Advanced Facial Expression Recognition using Unified Multimodal LSTM Framework with Position Attention and Hybrid Grey Wolf–Ant Lion Optimization
DOI:
https://doi.org/10.51483/IJAIML.6.9s.2026.1997-2006Keywords:
Facial expression recognition; Long Short-Term Memory; Position Attention Mechanism; Grey Wolf Optimization; Ant Lion Optimization; multimodal learning; deep learning; hybrid optimization.Abstract
Facial Expression Recognition (FER) is a cornerstone capability in human-computer interaction, affective computing, and intelligent systems. Despite significant progress, two persistent challenges remain unresolved: (i) effective integration of multimodal data streams encompassing audio, video, and text, and (ii) robust feature selection and classification under high-dimensional conditions. This paper presents a unified investigation of two complementary FER frameworks. The first framework proposes Long Short-Term Memory with a Position Attention Mechanism (LSTM-PAM) for multimodal FER, leveraging the Surrey Audio-Visual Expressed Emotion (SAVEE) and CMU Multimodal Opinion Sentiment Intensity (CMU-MOSI) datasets. Preprocessing employs Wiener filtering for audio, Contrast-Limited Adaptive Histogram Equalization (CLAHE) for video, and lemmatization for text. Feature extraction utilizes Mel-Frequency Cepstral Coefficients (MFCC), Gray-Level Co-occurrence Matrix (GLCM), and Word2Vector representations, fused into a unified feature vector and classified with LSTM-PAM. The second framework introduces a hybrid Grey Wolf Optimization and Ant Lion Optimization algorithm (GWALO) combined with a Recurrent Neural Network (RNN) for single-modality FER on the JAFFE dataset, employing Viola-Jones face detection, Gabor filtering, and Affine-Scale-Invariant Feature Transform (ASIFT).

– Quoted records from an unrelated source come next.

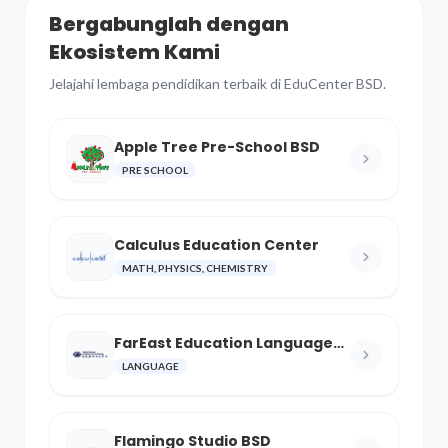
Bergabunglah dengan
Ekosistem Kami
Jelajahi lembaga pendidikan terbaik di EduCenter BSD.
Apple Tree Pre-School BSD
PRE SCHOOL
Calculus Education Center
MATH, PHYSICS, CHEMISTRY
FarEast Education Language
and Cultural Center
LANGUAGE
Flamingo Studio BSD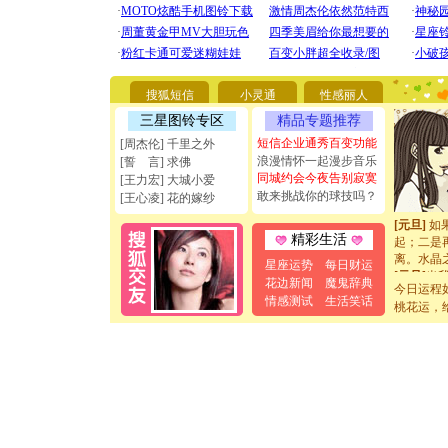
[圣诞节]
你太多，
要平安！
[圣诞节]
搜狐短信
小灵通
性感丽人
能正大光明
天都要快
三星图铃专区
精品专题推荐
[圣诞节]
短信企业通秀百变功能
[周杰伦] 千里之外
如意,快乐
浪漫情怀一起漫步音乐
[誓 言] 求佛
[元旦]
看
同城约会今夜告别寂寞
[王力宏] 大城小爱
断电。爱
敢来挑战你的球技吗？
[王心凌] 花的嫁纱
你是我专
[元旦]
如
起；二是
精彩生活
离。水晶
星座运势
每日财运
[元旦]
当
花边新闻
魔鬼辞典
泣，这痛
今日运程
情感测试
生活笑话
卖了。水
桃花运，
[春节]
风
颜！冬去
道一声平
[春节]
传
片叶子是
送你一棵
[圣诞节]
你太多，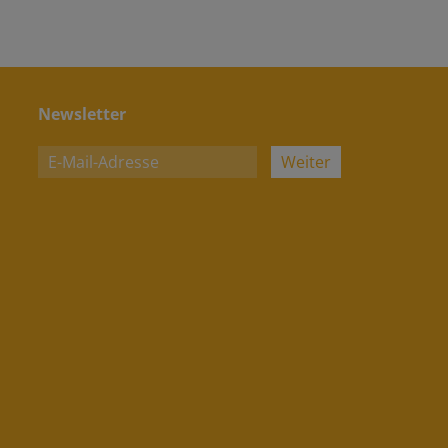
Newsletter
Weiter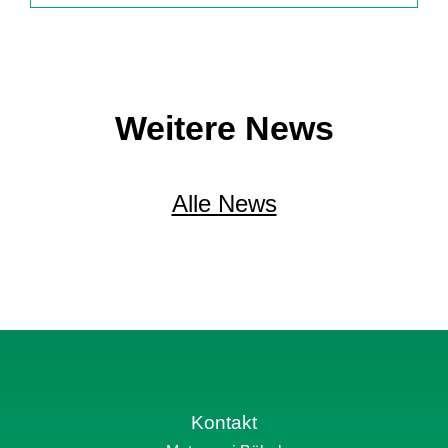
Weitere News
Alle News
Kontakt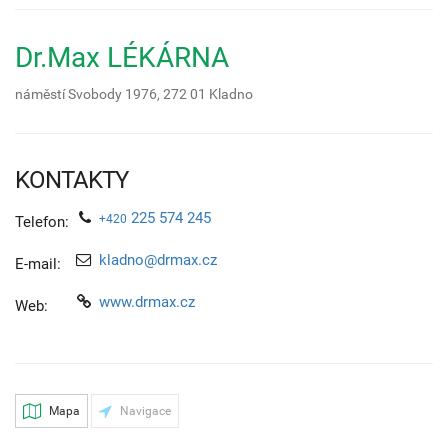
Dr.Max LÉKÁRNA
náměstí Svobody 1976,
272 01
Kladno
KONTAKTY
225 574 245
+420
Telefon:
kladno@drmax.cz
E-mail:
www.drmax.cz
Web:
Mapa
Navigace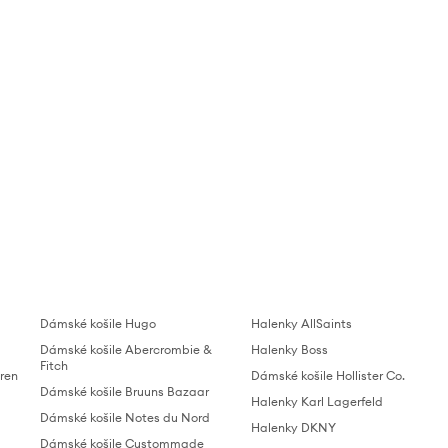
Dámské košile Hugo
Halenky AllSaints
Dámské košile Abercrombie &
Halenky Boss
Fitch
ren
Dámské košile Hollister Co.
Dámské košile Bruuns Bazaar
Halenky Karl Lagerfeld
Dámské košile Notes du Nord
Halenky DKNY
Dámské košile Custommade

Comprehensive experiments demonstrate that LSTM-PAM achieves 98.25% and 95.78% accuracy on SAVEE and CMU-MOSI datasets, while GWALO-RNN achieves 99.7% accuracy on JAFFE, outperforming all baseline and state-of-the-art methods. This synthesis provides researchers a holistic perspective on advancing FER through complementary deep learning and hybrid optimization strategies.